“Every new beginning comes from some other beginning’s end.” - Semisonic
This is the new beginning that’s before me today …
And this is the ending. The recently retired Dell R610 was doubly cursed - both really old, and an SFF machine - 2.5” drives are all it supported. So the storage from it is sitting here atop a Dell Optiplex 9020 SFF. Yes, it’s a twelve year old machine, but someone purchased it as a spare, never used it, and it’s got all of four or five hours on it. It should provide a couple years of service, and all I need it to do is last long enough that I can get a minimum viable product together, then migrate to sturdier equipment.
I rounded up a few cheap parts to turn it into a tolerable Proxmox machine, and after several stumbles looks like Amazon might actually get them here this evening.
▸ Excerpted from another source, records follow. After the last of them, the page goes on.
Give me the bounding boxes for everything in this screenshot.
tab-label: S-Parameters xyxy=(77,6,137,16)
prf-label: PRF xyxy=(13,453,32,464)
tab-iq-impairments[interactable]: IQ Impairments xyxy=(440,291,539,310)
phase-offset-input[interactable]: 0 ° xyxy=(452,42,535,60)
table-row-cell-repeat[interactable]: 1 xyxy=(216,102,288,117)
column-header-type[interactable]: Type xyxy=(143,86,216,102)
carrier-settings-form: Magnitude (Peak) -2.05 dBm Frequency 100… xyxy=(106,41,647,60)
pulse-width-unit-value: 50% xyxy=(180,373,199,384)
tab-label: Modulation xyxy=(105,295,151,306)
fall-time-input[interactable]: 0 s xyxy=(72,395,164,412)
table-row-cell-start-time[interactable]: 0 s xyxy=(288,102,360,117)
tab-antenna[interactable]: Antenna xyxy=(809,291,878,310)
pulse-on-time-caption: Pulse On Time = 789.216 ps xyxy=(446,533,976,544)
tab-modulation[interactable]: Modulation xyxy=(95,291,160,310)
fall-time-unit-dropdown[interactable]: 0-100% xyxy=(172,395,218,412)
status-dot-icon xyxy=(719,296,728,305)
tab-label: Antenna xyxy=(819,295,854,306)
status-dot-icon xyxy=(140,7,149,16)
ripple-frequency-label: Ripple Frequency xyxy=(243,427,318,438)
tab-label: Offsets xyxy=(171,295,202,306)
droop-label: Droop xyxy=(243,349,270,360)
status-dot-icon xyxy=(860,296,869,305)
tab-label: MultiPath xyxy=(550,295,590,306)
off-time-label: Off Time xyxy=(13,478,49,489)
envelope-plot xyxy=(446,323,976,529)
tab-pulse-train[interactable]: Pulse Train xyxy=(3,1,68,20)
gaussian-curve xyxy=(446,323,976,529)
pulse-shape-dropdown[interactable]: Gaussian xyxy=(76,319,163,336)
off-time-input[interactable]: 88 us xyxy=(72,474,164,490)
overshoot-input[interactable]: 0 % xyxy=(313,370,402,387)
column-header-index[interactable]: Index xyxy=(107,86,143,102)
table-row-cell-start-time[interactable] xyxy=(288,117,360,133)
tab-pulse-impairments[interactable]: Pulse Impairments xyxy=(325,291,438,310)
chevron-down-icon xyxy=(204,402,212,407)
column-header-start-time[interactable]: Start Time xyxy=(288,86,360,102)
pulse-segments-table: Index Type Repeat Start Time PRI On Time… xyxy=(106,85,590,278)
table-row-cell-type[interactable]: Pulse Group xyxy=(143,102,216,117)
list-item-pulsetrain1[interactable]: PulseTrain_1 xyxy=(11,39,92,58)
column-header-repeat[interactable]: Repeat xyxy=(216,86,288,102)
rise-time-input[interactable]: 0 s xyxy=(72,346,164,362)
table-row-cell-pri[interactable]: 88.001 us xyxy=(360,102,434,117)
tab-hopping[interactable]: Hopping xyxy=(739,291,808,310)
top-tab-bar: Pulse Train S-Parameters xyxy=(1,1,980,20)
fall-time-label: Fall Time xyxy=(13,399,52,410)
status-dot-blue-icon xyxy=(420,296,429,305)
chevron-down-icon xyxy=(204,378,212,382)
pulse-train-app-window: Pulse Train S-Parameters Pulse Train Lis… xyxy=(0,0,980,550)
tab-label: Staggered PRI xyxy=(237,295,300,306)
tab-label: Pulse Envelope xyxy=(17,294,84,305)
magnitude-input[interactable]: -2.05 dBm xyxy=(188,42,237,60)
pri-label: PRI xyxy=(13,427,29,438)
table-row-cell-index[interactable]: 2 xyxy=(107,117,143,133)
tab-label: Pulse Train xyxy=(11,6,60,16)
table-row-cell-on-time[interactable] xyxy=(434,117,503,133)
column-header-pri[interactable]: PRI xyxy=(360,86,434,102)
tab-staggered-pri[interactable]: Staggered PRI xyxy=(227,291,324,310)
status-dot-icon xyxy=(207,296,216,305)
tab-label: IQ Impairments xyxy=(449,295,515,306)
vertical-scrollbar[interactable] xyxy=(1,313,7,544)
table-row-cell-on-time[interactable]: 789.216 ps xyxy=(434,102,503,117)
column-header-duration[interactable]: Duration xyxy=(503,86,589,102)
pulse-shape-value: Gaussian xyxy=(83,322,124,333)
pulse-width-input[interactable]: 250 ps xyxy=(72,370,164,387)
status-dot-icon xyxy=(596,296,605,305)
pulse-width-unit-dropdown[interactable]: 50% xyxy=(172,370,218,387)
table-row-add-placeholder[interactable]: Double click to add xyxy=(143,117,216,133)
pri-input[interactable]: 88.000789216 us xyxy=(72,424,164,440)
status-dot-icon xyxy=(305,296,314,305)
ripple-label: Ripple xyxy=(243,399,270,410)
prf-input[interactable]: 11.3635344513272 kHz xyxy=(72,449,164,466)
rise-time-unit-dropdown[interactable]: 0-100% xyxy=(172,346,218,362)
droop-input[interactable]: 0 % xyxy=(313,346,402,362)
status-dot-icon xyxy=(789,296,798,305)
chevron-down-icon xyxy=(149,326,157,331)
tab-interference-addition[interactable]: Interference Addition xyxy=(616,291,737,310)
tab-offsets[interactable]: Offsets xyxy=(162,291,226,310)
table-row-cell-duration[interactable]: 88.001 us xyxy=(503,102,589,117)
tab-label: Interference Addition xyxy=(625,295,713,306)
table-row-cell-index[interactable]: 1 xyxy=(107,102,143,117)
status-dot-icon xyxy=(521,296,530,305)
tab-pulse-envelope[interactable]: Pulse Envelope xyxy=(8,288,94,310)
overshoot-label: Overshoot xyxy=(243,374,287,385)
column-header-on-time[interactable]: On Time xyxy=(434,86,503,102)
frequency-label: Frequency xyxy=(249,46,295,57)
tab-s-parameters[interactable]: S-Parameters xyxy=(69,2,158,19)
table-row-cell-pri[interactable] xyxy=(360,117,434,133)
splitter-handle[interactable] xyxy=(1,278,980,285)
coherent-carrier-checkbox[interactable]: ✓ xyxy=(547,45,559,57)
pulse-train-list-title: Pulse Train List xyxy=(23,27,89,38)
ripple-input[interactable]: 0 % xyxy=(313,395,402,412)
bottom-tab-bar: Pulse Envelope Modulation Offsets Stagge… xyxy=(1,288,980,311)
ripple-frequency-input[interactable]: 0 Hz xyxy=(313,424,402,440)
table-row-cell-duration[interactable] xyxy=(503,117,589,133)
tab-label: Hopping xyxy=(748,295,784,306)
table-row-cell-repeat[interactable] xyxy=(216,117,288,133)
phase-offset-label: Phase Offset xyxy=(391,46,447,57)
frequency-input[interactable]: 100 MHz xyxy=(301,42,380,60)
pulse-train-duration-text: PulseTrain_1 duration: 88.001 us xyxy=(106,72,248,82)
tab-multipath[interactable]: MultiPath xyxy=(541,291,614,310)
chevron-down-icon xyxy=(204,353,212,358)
And here is what this feels like. For the younger members of the audience, Kevin Costner’s character in Waterworld looses his really large trimaran, they later find some land, and at the end he goes back out on a dinky catamaran a quarter the size of his original boat. I guess maybe you needed to see the movie …
Expectations & Implications:
So I’m going to have a really minimal setup - a 16GB M1 Mac, a 32GB Proxmox system that’s literally going to do two or three VMs at most, and a pair of Raspberry Pi5 single board computers. This is purely prototype gear, it’s not going to be like 2019 when I had five machines with 896GB of ram and 60TB of storage in my hut.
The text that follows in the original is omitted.